According to deputy sarpanch Balasaheb Shankarao Deshmukh, sometime in December 2017, a Ganesh temple was using loudspeakers to broadcast maha aarti and a Buddha vihar nearby was playing religious songs. This went on till late at night.

“Groups from both sides started raising voices against each other, asking that the volume be lowered. Harmony in the village was completely disturbed,” he says. “Somehow we managed to cool tempers, but the tension simmered.”

But this wasn’t the only incident. A local school kept complaining about noise pollution to the Shiva temple trust and others in their area. The students couldn’t concentrate on studies because there was a kind of competition in using loudspeakers till late night and early mornings among all the religions.

The villagers were fed up. Some of them met after the tension escalated between Buddha and Ganpati followers. During a meeting with the local police, they discussed the proposal of removing all loudspeakers.

Thereafter, the villagers held a meeting with all the religious groups separately. Everybody accepted that the use of loudspeakers was a cause for concern and social discord. The religious trusts said if it was mandatory for all religious groups then they would also stop using loudspeakers.

After the consultations, a special gram sabha was called and a unanimous resolution was passed.

The villagers agreed to use sound boxes instead of loudspeakers. The only caveat: the volume of the sound box should be maintained at a pre-mandated level so the sound does not go beyond the walls of the holy place.

The gram panchayat has already installed around 40 small sound boxes for local announcements such as deaths, vaccination or other government programmes.

After the noise, peace

Yogesh Ratnparakhi, who runs Om Sai Coaching Classes in Barad, says, “In my centre, there are around 100 students and I can’t tell you how happy we all are that the loudspeakers have finally stopped. Earlier, students would use unending noise as an excuse not to study. Now, they properly focus on studies.”

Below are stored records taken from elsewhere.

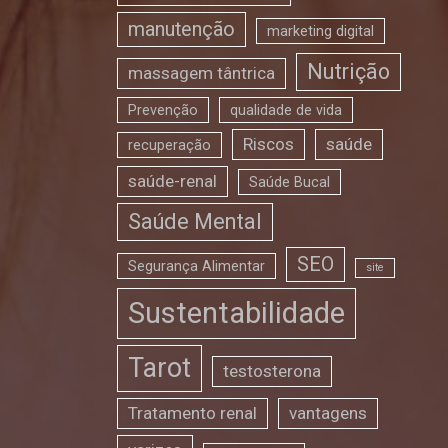
manutenção
marketing digital
Nutrição
massagem tântrica
Prevenção
qualidade de vida
Riscos
saúde
recuperação
saúde-renal
Saúde Bucal
Saúde Mental
SEO
Segurança Alimentar
site
Sustentabilidade
Tarot
testosterona
Tratamento renal
vantagens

Kiran Mahajan, a trustee of Chandra Prabhu Digambar Jain temple, says, “Ours is a private temple that is open to the public. We too had installed a loudspeaker because others installed it too. But after the removal of loudspeakers, we didn’t lose any devotees. Loudspeakers actually don’t matter.”

Sharad Kawle, the farmer, says, “Many of us in this village are followers of the Varkari bhakti movement. I believe that your religious activity should not disturb others. Keep it personal, so we all supported this proposal.”

His views are echoed by Sardar Sattar Khan Pathan of Jama Masjid in Barad. “We respect festivals of all communities. The kind of communal harmony we have maintained would not have been possible with loudspeakers at each religious place in the village.”

According to Vasant Lalme, a trustee of the Shiva temple, loudspeakers are not essential for singing bhajans or kirtans. “Devotion is a very personal feeling. It can be attained without loudspeakers. We have proved it.”

Model village

Deputy sarpanch Deshmukh, however, is disappointed that his village has not been given due recognition for the innovative solution to the menace of unchecked loudspeakers. The village doesn’t encourage the use of loudspeakers even for political rallies, weddings or other celebrations.

In other ways, too, Barad can be touted as a model village. It has received state awards for cleanliness and drinking water distribution management, open defecation-free status, success of ‘tanta mukti’ yojana (a scheme to clear local disputes at the village level) and other achievements.

The village has 20 CCTV cameras, which have helped curb theft, sexual harassment and other crimes. The village has developed a proper watershed system; a dormitory near a rural hospital is a unique feature of the village. It has also built a hostel for girl students, it has a zilla parishad school, multiple anganwadis, among other facilities.

As the noise over the use of loudspeakers at religious places grows louder and various state governments are using strong-arm tactics, perhaps it is Barad’s use of consultation that stands out more than its other achievements.